(Material provided)

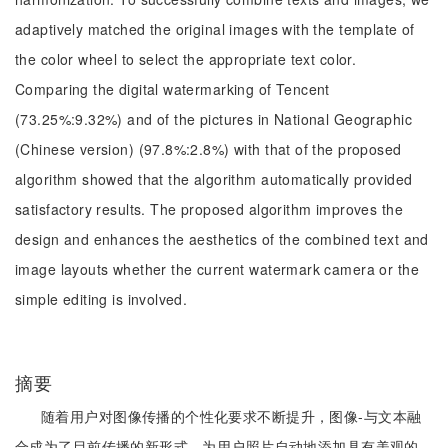
adaptively matched the original images with the template of
the color wheel to select the appropriate text color.
Comparing the digital watermarking of Tencent
(73.25%:9.32%) and of the pictures in National Geographic
(Chinese version) (97.8%:2.8%) with that of the proposed
algorithm showed that the algorithm automatically provided
satisfactory results. The proposed algorithm improves the
design and enhances the aesthetics of the combined text and
image layouts whether the current watermark camera or the
simple editing is involved.
摘要
随着用户对图像传播的个性化要求不断提升，图像-与文本融
合成为了目前传播的新形式。为用户照片自动地添加具有美观的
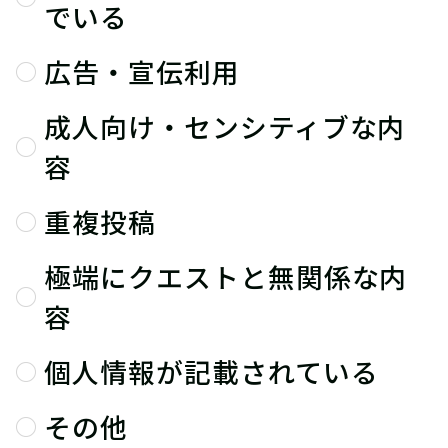
でいる
広告・宣伝利用
成人向け・センシティブな内
容
重複投稿
極端にクエストと無関係な内
容
個人情報が記載されている
その他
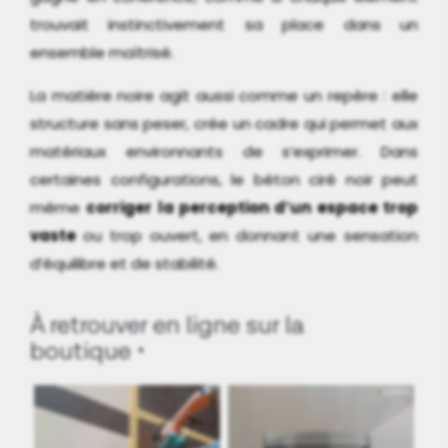
trouvait instinctivement sa place dans un
ensemble maîtrisé.
La matière noire agit aussi comme un repère : elle
structure sans peser, crée un cadre qui permet aux
matériaux environnants de s’exprimer. Dans
certaines configurations, le béton ciré noir peut
même
corriger la perception d’un espace trop
vaste
ou trop ouvert, en donnant une sensation
d’équilibre et de stabilité.
À retrouver en ligne sur la
boutique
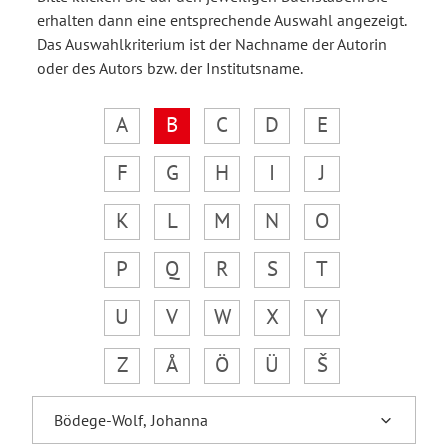
erhalten dann eine entsprechende Auswahl angezeigt.
Das Auswahlkriterium ist der Nachname der Autorin
oder des Autors bzw. der Institutsname.
A
B
C
D
E
F
G
H
I
J
K
L
M
N
O
P
Q
R
S
T
U
V
W
X
Y
Z
Å
Ö
Ü
Š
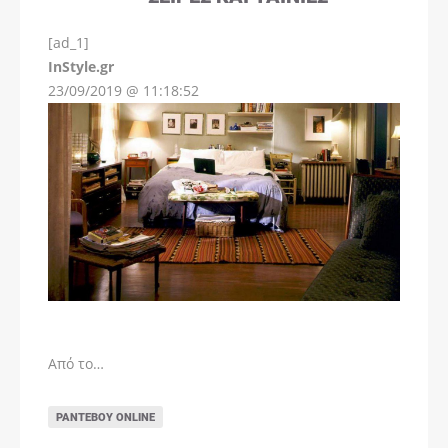
[ad_1]
InStyle.gr
23/09/2019 @ 11:18:52
Από το…
ΡΑΝΤΕΒΟΎ ONLINE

(End Material provided)

Task prompt:
Find "that" in the data above. Report each line where it appears.

Answer to the exercise:
(Chinese version) (97.8%:2.8%) with that of the proposed
algorithm showed that the algorithm automatically provided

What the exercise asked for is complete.